Getting up in the morning is a daunting task for many who constantly face “sleep inertia,” the feeling of not wanting to get up. It has also been proven that if you struggle to get up or get up grumpily, you are less likely to have a productive day than if you woke up cheerfully and alert.

According to Australian researchers from RMIT University, you can get over this grogginess by changing your alarm clock’s sound. The researchers say that a more catchy tune in the morning is bound to get you up and to run.

Sleep inertia in space

The researchers observe that sleep inertia is a psychological phenomenon that can run for up to four hours after waking up. In addition, they say that the feeling can occur regardless of where you sleep, on your bed, couch, or even in space. A NASA astronaut confirms this as he narrates how he slept through two alarms in space one morning.

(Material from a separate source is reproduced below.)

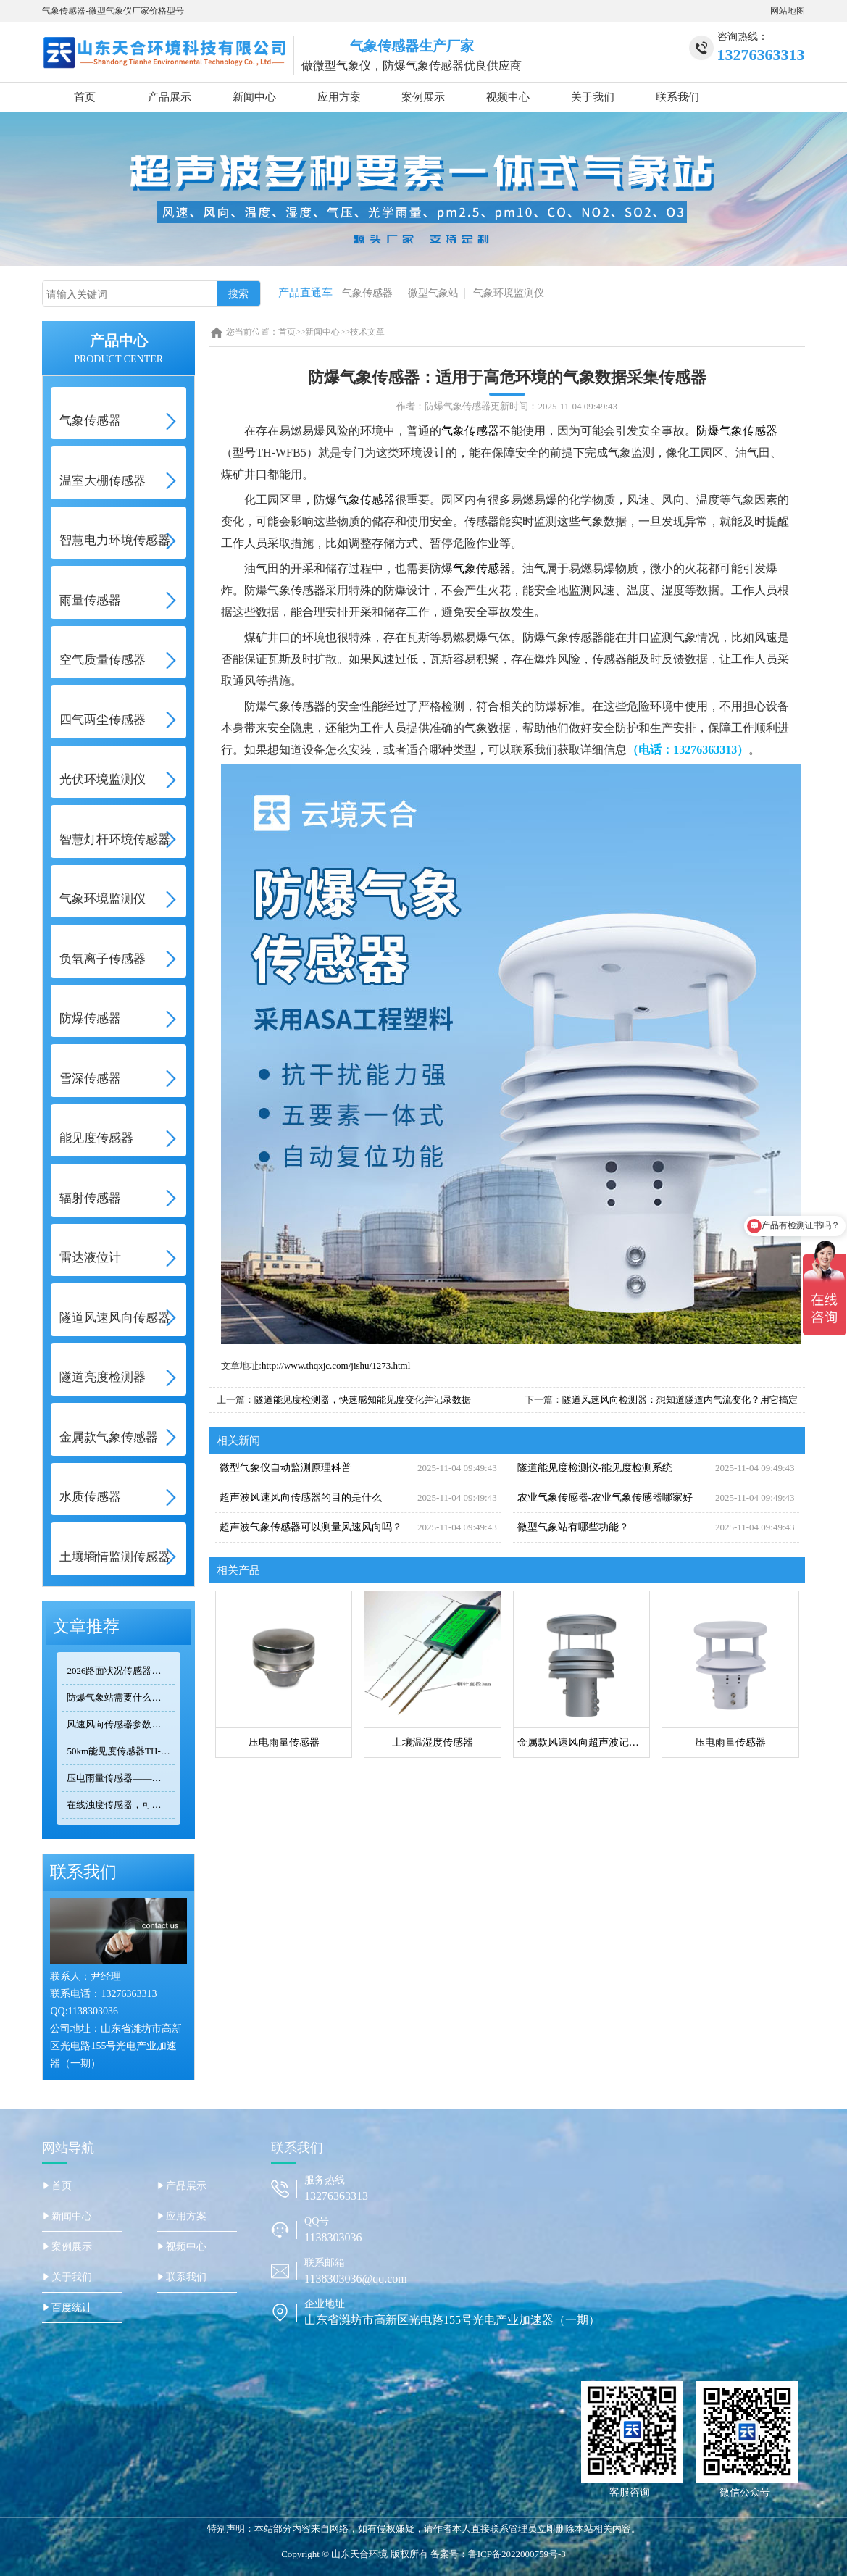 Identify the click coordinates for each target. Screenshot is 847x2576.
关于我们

While caffeine, hot and light showers are some of the go-to solutions to morning grogginess, the researchers realized that some sounds have a similar effect. Melodic tunes reduce sleep inertia faster than  ‘unmelodic’ tunes such as the ones in alarm clocks. The researchers define melodic tunes as anything you can hum or sing along to.

To test the effect music has on sleep inertia, the researchers developed an app that allowed participants to wake up to different types of music. They were then immediately supposed to start a game-like task to test their level of alertness. The task, akin to the one taken by astronauts to test their alertness in space, required participants to touch their phones’ screens as soon as the color changed.

Children are more alert.

The results revealed that the control group who used melodic tunes as an alarm were more alert than those who used traditional alarm beeping sounds. The team also looked at how effective other alarming sounds like sirens are at waking the body up. Interestingly, they found that children are more receptive to alarming sounds in emergency scenarios.